What makes this topic near and dear to my heart is that it’s about changing how we work together. Insights require questions. If we are going to learn to bring our collective best to every problem, we need to be open-minded. We need to bring questions and challenge ideas with the goal of making them better — evolving them if you will. We need to stop telling our teams to set the temperature at 68 degrees. Rather, we need to encourage them to develop smart solutions, like the Nest thermostat, which determines how and when to use the HVAC to adjust the temperature based on a variety of factors, which could range from who is in which room to the outside temperature.  

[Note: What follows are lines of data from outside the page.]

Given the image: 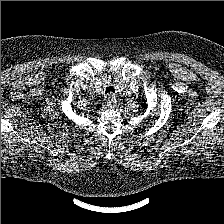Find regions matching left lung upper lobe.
Masks as SVG:
<instances>
[{"mask_svg":"<svg viewBox=\"0 0 224 224\" xmlns=\"http://www.w3.org/2000/svg\"><path fill=\"white\" fill-rule=\"evenodd\" d=\"M146 106H147V105H146L145 103L142 104V107H143L144 109L146 108Z\"/></svg>","mask_w":224,"mask_h":224,"instance_id":"obj_1","label":"left lung upper lobe"}]
</instances>
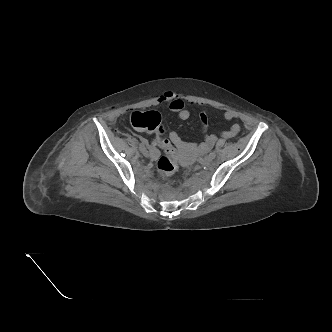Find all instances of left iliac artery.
I'll return each mask as SVG.
<instances>
[{"mask_svg": "<svg viewBox=\"0 0 332 332\" xmlns=\"http://www.w3.org/2000/svg\"><path fill=\"white\" fill-rule=\"evenodd\" d=\"M209 155L214 159L215 156H216V153L213 151V152H211Z\"/></svg>", "mask_w": 332, "mask_h": 332, "instance_id": "44dca946", "label": "left iliac artery"}]
</instances>
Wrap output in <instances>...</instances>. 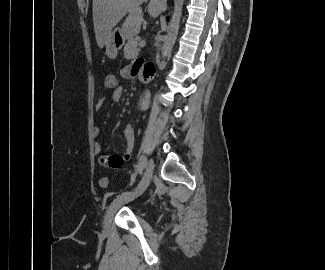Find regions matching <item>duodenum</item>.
Segmentation results:
<instances>
[{"instance_id":"410a0bca","label":"duodenum","mask_w":325,"mask_h":270,"mask_svg":"<svg viewBox=\"0 0 325 270\" xmlns=\"http://www.w3.org/2000/svg\"><path fill=\"white\" fill-rule=\"evenodd\" d=\"M143 81H146L147 79H145L144 77L142 78Z\"/></svg>"}]
</instances>
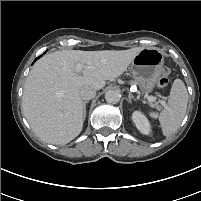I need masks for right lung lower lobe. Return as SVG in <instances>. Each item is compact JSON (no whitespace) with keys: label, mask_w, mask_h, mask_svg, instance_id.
<instances>
[{"label":"right lung lower lobe","mask_w":201,"mask_h":201,"mask_svg":"<svg viewBox=\"0 0 201 201\" xmlns=\"http://www.w3.org/2000/svg\"><path fill=\"white\" fill-rule=\"evenodd\" d=\"M40 57H41V56H39L38 58H40ZM38 58H36L35 61H36Z\"/></svg>","instance_id":"obj_1"}]
</instances>
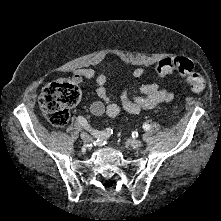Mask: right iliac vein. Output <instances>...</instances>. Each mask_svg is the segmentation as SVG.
Returning a JSON list of instances; mask_svg holds the SVG:
<instances>
[{"instance_id": "obj_1", "label": "right iliac vein", "mask_w": 221, "mask_h": 221, "mask_svg": "<svg viewBox=\"0 0 221 221\" xmlns=\"http://www.w3.org/2000/svg\"><path fill=\"white\" fill-rule=\"evenodd\" d=\"M81 138L85 143H88L91 141V136L87 134L86 132H81Z\"/></svg>"}]
</instances>
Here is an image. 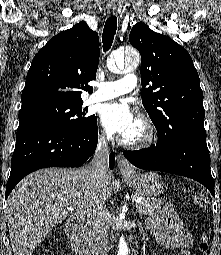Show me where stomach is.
I'll use <instances>...</instances> for the list:
<instances>
[{"label": "stomach", "instance_id": "0dacf381", "mask_svg": "<svg viewBox=\"0 0 221 255\" xmlns=\"http://www.w3.org/2000/svg\"><path fill=\"white\" fill-rule=\"evenodd\" d=\"M124 178L129 186L144 196L155 197L164 192V182L157 173L148 172L140 174L135 172L130 175L125 174Z\"/></svg>", "mask_w": 221, "mask_h": 255}]
</instances>
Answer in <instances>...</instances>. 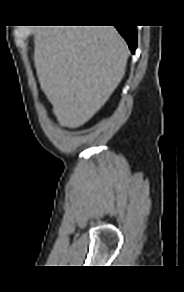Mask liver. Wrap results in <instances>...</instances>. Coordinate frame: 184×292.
Returning <instances> with one entry per match:
<instances>
[{
    "instance_id": "1",
    "label": "liver",
    "mask_w": 184,
    "mask_h": 292,
    "mask_svg": "<svg viewBox=\"0 0 184 292\" xmlns=\"http://www.w3.org/2000/svg\"><path fill=\"white\" fill-rule=\"evenodd\" d=\"M34 45L40 87L64 127L91 119L125 74L128 47L113 26H45Z\"/></svg>"
}]
</instances>
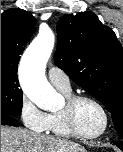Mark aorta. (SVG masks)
I'll return each instance as SVG.
<instances>
[{
	"mask_svg": "<svg viewBox=\"0 0 123 152\" xmlns=\"http://www.w3.org/2000/svg\"><path fill=\"white\" fill-rule=\"evenodd\" d=\"M54 43L53 32L50 29H42L25 50L20 63L23 92L42 110H53L59 105V96L45 77V67Z\"/></svg>",
	"mask_w": 123,
	"mask_h": 152,
	"instance_id": "aorta-1",
	"label": "aorta"
}]
</instances>
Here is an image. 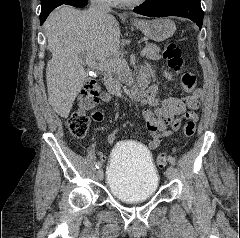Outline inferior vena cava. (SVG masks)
I'll return each mask as SVG.
<instances>
[{"mask_svg": "<svg viewBox=\"0 0 240 238\" xmlns=\"http://www.w3.org/2000/svg\"><path fill=\"white\" fill-rule=\"evenodd\" d=\"M111 11L107 0H91L89 13L96 16H104Z\"/></svg>", "mask_w": 240, "mask_h": 238, "instance_id": "inferior-vena-cava-1", "label": "inferior vena cava"}]
</instances>
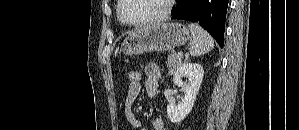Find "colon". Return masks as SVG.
<instances>
[{
    "instance_id": "colon-1",
    "label": "colon",
    "mask_w": 299,
    "mask_h": 130,
    "mask_svg": "<svg viewBox=\"0 0 299 130\" xmlns=\"http://www.w3.org/2000/svg\"><path fill=\"white\" fill-rule=\"evenodd\" d=\"M141 73L137 70H131L127 74V80L129 83V86H135L141 83Z\"/></svg>"
}]
</instances>
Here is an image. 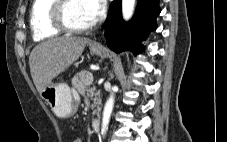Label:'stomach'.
Instances as JSON below:
<instances>
[{
    "label": "stomach",
    "instance_id": "stomach-1",
    "mask_svg": "<svg viewBox=\"0 0 227 142\" xmlns=\"http://www.w3.org/2000/svg\"><path fill=\"white\" fill-rule=\"evenodd\" d=\"M90 50L101 57L108 55V51L105 48L97 47L93 44H90ZM41 97L58 117L68 118L77 110L71 89L65 83L56 84L50 82L41 92Z\"/></svg>",
    "mask_w": 227,
    "mask_h": 142
}]
</instances>
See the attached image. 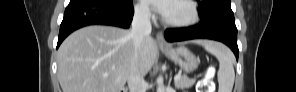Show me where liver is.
<instances>
[{
  "mask_svg": "<svg viewBox=\"0 0 296 92\" xmlns=\"http://www.w3.org/2000/svg\"><path fill=\"white\" fill-rule=\"evenodd\" d=\"M157 54L155 40L146 36L137 57L142 76L150 71ZM133 56L129 30L100 25L81 28L69 35L58 49L61 88L63 92H121L129 77Z\"/></svg>",
  "mask_w": 296,
  "mask_h": 92,
  "instance_id": "liver-1",
  "label": "liver"
}]
</instances>
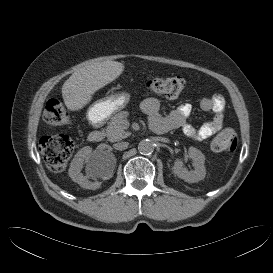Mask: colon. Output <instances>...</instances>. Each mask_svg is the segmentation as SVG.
Returning a JSON list of instances; mask_svg holds the SVG:
<instances>
[{"mask_svg":"<svg viewBox=\"0 0 273 273\" xmlns=\"http://www.w3.org/2000/svg\"><path fill=\"white\" fill-rule=\"evenodd\" d=\"M184 87L185 80L180 76L156 77L146 84V88L151 93L168 98L177 97ZM44 119L52 126L66 124L69 116L63 102L59 99L48 100ZM236 145L235 133L225 129L213 139L211 148L216 152L231 154L236 149ZM39 148L48 168L54 172H60L66 167L74 151V142L67 136H47L41 139Z\"/></svg>","mask_w":273,"mask_h":273,"instance_id":"5ec220e1","label":"colon"}]
</instances>
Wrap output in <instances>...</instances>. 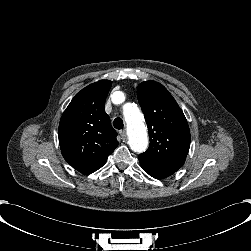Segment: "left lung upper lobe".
Instances as JSON below:
<instances>
[{"mask_svg": "<svg viewBox=\"0 0 251 251\" xmlns=\"http://www.w3.org/2000/svg\"><path fill=\"white\" fill-rule=\"evenodd\" d=\"M137 96L150 137L149 148L138 157L176 172L183 166L190 147V130L181 108L155 81L139 84Z\"/></svg>", "mask_w": 251, "mask_h": 251, "instance_id": "1", "label": "left lung upper lobe"}]
</instances>
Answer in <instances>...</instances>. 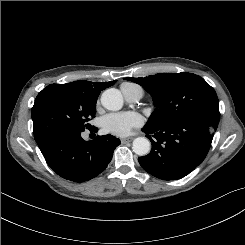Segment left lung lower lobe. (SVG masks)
<instances>
[{"mask_svg":"<svg viewBox=\"0 0 245 245\" xmlns=\"http://www.w3.org/2000/svg\"><path fill=\"white\" fill-rule=\"evenodd\" d=\"M217 126L215 121L198 117L161 127L144 126L142 131L148 134L152 149L138 161L146 172L159 179H181L205 159Z\"/></svg>","mask_w":245,"mask_h":245,"instance_id":"left-lung-lower-lobe-1","label":"left lung lower lobe"}]
</instances>
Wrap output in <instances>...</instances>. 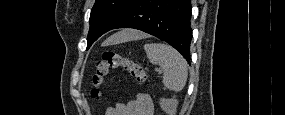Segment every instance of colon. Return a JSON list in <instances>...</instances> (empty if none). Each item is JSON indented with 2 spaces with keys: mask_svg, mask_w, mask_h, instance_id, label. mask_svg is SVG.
I'll return each instance as SVG.
<instances>
[{
  "mask_svg": "<svg viewBox=\"0 0 285 115\" xmlns=\"http://www.w3.org/2000/svg\"><path fill=\"white\" fill-rule=\"evenodd\" d=\"M119 68L130 74L139 83H144L147 79L145 70L138 63L114 52H104L102 59L96 63L95 72L92 75L91 96L94 99L100 98L101 86L110 72Z\"/></svg>",
  "mask_w": 285,
  "mask_h": 115,
  "instance_id": "obj_1",
  "label": "colon"
}]
</instances>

If you are trying to figure out how to make members of your team adaptive, there really is only one way: Understand what drives them (the MAGpie framework can help with that) and use those insights to challenge them. Ask them to bring you the questions they think will help them do better work. Challenge them to question why they take the steps that they take in everything they do. Reward them for finding ways to do things more effectively and efficiently without being asked or required to. All of those little steps will start encouraging them to become more adaptive instead of following a routine. Over time, their confidence will build. Once they have mastered the concept of questioning and understand that questioning and challenging helps them become more accepted in the organization and not rejected for trying, their fears will fade. You’ll be amazed at how, in a matter of months, team members can transform from fixed to adaptive.